┌─ Dataset excerpts
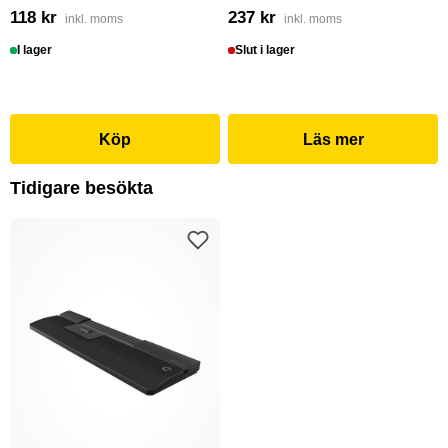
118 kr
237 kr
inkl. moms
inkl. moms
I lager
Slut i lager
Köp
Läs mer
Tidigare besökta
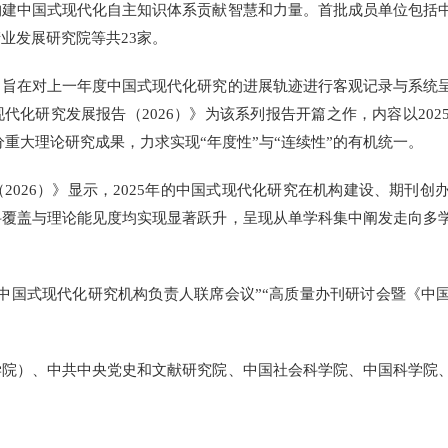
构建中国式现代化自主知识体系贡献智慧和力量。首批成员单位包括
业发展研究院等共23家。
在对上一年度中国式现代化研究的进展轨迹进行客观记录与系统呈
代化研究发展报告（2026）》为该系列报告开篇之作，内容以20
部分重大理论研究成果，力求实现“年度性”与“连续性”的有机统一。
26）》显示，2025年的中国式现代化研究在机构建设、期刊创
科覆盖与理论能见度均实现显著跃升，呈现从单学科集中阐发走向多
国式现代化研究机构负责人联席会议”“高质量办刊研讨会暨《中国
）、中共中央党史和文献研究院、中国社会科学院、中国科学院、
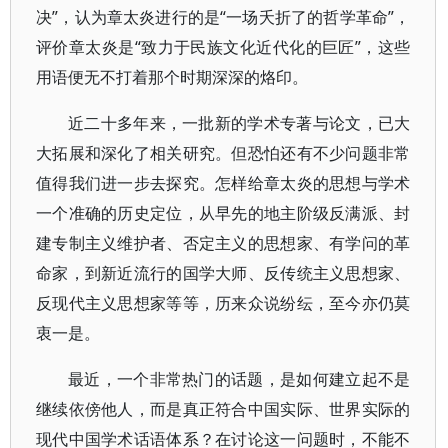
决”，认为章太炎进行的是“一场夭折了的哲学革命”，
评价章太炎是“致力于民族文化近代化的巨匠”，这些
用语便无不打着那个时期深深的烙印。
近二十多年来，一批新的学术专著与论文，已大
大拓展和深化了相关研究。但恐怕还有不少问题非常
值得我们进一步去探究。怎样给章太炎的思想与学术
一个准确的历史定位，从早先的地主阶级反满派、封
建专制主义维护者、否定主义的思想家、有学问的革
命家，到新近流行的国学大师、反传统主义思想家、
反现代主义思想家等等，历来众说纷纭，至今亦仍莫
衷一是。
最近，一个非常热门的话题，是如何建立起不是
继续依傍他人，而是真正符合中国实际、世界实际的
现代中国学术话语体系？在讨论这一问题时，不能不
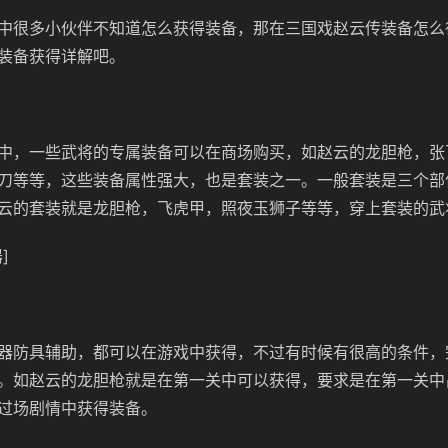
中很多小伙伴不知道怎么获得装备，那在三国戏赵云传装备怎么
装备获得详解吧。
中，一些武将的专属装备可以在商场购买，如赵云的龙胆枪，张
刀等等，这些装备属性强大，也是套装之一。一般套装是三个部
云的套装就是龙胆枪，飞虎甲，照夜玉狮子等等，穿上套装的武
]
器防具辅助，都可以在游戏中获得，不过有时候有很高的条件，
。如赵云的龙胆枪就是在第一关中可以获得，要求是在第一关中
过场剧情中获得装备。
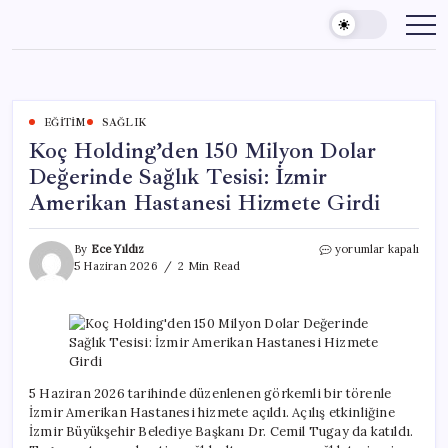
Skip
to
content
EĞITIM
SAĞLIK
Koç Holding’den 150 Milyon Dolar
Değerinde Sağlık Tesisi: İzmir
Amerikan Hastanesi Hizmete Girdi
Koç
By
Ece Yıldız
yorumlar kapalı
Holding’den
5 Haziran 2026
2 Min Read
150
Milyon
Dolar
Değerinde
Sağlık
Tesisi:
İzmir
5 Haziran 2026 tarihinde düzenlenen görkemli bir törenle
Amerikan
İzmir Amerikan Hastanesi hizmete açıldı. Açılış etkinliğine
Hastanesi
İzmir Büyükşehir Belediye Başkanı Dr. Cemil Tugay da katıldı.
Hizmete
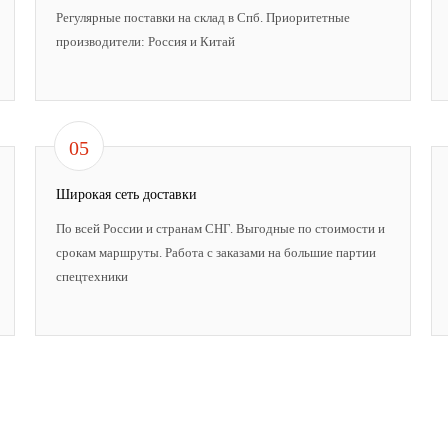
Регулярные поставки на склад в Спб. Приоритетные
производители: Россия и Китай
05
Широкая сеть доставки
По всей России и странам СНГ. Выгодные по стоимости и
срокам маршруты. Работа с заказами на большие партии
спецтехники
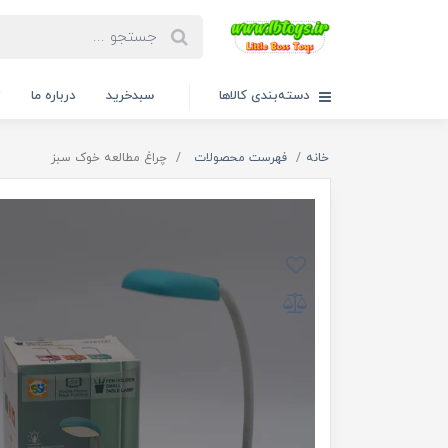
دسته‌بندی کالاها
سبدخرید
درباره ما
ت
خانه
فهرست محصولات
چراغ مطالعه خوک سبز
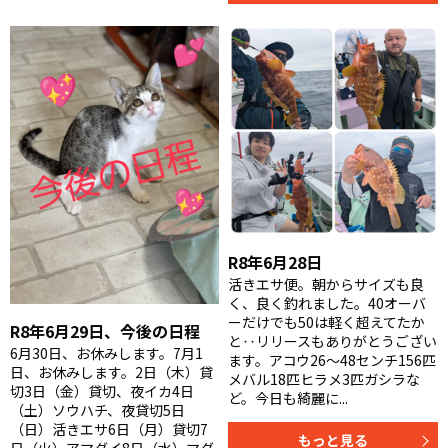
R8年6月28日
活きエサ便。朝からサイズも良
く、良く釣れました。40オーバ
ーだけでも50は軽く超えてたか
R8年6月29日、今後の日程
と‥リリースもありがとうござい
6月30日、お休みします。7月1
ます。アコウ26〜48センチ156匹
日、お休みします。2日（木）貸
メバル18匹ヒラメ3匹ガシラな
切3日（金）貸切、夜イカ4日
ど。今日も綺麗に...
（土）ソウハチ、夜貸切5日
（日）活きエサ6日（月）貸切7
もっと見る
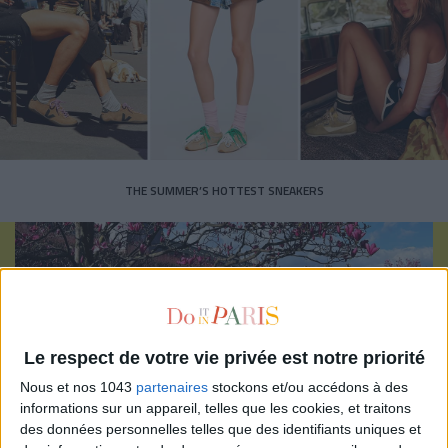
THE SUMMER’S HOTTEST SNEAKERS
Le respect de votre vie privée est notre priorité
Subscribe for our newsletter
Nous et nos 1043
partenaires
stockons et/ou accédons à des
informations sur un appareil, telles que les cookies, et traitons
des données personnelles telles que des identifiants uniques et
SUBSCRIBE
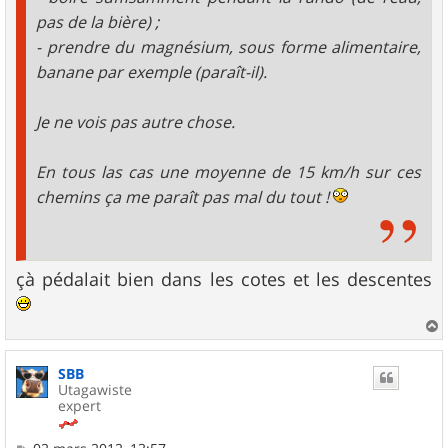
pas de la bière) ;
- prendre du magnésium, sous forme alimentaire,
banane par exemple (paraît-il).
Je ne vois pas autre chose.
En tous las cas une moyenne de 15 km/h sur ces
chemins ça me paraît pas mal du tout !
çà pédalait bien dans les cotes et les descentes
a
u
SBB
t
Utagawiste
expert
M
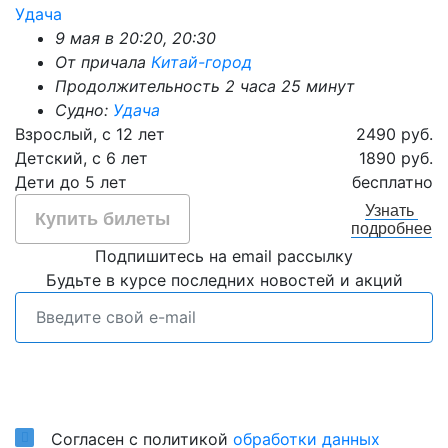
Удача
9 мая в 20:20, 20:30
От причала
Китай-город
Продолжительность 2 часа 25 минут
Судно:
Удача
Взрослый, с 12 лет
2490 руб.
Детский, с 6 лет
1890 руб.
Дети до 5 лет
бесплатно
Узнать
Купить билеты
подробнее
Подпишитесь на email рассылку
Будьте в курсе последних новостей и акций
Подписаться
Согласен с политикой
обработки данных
└─
» **Exercise goal**
Starting from the records above, filter out all lines except those containing the word "Dolar".

» **Answer section**
Koç Holding’den 150 Milyon Dolar
Dolar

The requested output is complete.